25 blocked in cloud environments
Many cloud providers restrict or throttle outbound 25 traffic for abuse prevention. Use a submission endpoint instead of trying to force application traffic through 25.
2525 copied from another provider
Port 2525 is not guaranteed. Use it only when your provider explicitly supports it and your SMTP client can use the documented TLS mode.
SMTP port troubleshooting matrix
| Symptom | Likely cause | First check |
|---|---|---|
| Connection times out | Firewall, cloud egress policy, wrong host, blocked port | Test host and port reachability from the same environment |
Must issue STARTTLS first | Client authenticated before TLS upgrade | Enable STARTTLS on 587 |
TLS handshake fails on 587 | Client is using implicit TLS on a STARTTLS port | Switch to STARTTLS mode |
TLS handshake fails on 465 | Client expects STARTTLS on an implicit TLS port | Switch to implicit TLS mode |
| SMTP accepts the message but user never receives it | Delivery, filtering, sender auth, or content issue | Send to a MailSlurp inbox and run deliverability checks |
| Works locally but fails in production | Different egress, DNS, secret, TLS, or provider policy | Reproduce from staging or CI with the production-like config |
Security checks to run with port selection
Port selection is only one part of email reliability. Before release, verify:
- SMTP AUTH mechanism and credential behavior
- TLS mode and certificate behavior
- sender-domain alignment with SPF, DKIM, and DMARC
- final message headers and return-path
- inbox receipt and placement outcome
- template variables, OTP codes, reset links, attachments, and unsubscribe or preference links where relevant
Recommended references:
MailSlurp validation workflow for SMTP ports
A working SMTP handshake is not enough. The message also needs to arrive, render correctly, pass important assertions, and avoid avoidable deliverability risk.
Use this workflow:
- Run the SMTP tester to validate host, port, TLS, and authentication behavior.

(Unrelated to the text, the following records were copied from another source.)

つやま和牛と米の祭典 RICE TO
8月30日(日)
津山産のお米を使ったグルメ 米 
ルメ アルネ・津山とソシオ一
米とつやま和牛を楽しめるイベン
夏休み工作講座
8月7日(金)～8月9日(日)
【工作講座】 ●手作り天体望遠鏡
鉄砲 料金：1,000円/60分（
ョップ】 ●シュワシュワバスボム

- Send the final rendered message to a MailSlurp inbox or Email Sandbox.
- Inspect headers, body, links, attachments, OTPs, and reset URLs.

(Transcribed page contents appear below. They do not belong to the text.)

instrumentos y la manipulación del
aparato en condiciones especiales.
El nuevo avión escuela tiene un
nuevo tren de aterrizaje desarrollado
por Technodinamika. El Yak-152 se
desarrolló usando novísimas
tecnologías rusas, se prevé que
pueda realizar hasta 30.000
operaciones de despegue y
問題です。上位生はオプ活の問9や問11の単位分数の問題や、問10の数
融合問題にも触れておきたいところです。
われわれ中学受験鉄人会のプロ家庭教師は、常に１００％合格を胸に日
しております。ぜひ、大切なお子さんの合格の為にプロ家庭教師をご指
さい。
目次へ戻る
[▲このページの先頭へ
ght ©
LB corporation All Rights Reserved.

- Check authentication with SPF, DKIM, and DMARC.
- Run Email deliverability testing when sender posture or inbox placement matters.

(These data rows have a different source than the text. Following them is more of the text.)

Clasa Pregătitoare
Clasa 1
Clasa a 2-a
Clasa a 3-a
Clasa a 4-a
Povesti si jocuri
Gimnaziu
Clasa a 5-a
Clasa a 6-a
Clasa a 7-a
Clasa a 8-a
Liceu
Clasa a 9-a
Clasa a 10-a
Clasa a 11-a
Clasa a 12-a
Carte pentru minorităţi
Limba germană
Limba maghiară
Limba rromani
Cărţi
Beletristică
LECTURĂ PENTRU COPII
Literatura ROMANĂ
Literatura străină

- Add Email integration testing so critical SMTP workflows stay covered in CI.
FAQ
What is an SMTP port?
An SMTP port is the network endpoint used for SMTP submission or relay. The port tells your client how to connect, but the TLS mode, authentication, and provider policy determine whether the setup actually works.
Which SMTP port is most commonly recommended?
Port 587 with STARTTLS is the most common recommendation for authenticated application submission.
Is port 587 better than port 465?
For most application sending, start with 587 because it is the standard message submission port with STARTTLS. Use 465 when your provider requires implicit TLS.
Is port 465 still valid?
Yes. Port 465 is still used by many providers for implicit TLS submission. It is valid when the provider documents it.
Should applications use port 25?
Usually no. Port 25 is mainly for server-to-server relay and is commonly blocked for application egress.
Why does SMTP work locally but fail in production?
Production often has different firewall rules, secret values, DNS records, TLS libraries, provider policies, and egress restrictions. Test from the same environment path that will send user-facing email.
Does choosing the right SMTP port guarantee delivery?
No. Correct port selection proves the connection path is plausible. You still need authentication checks, message inspection, spam checks, and inbox placement validation.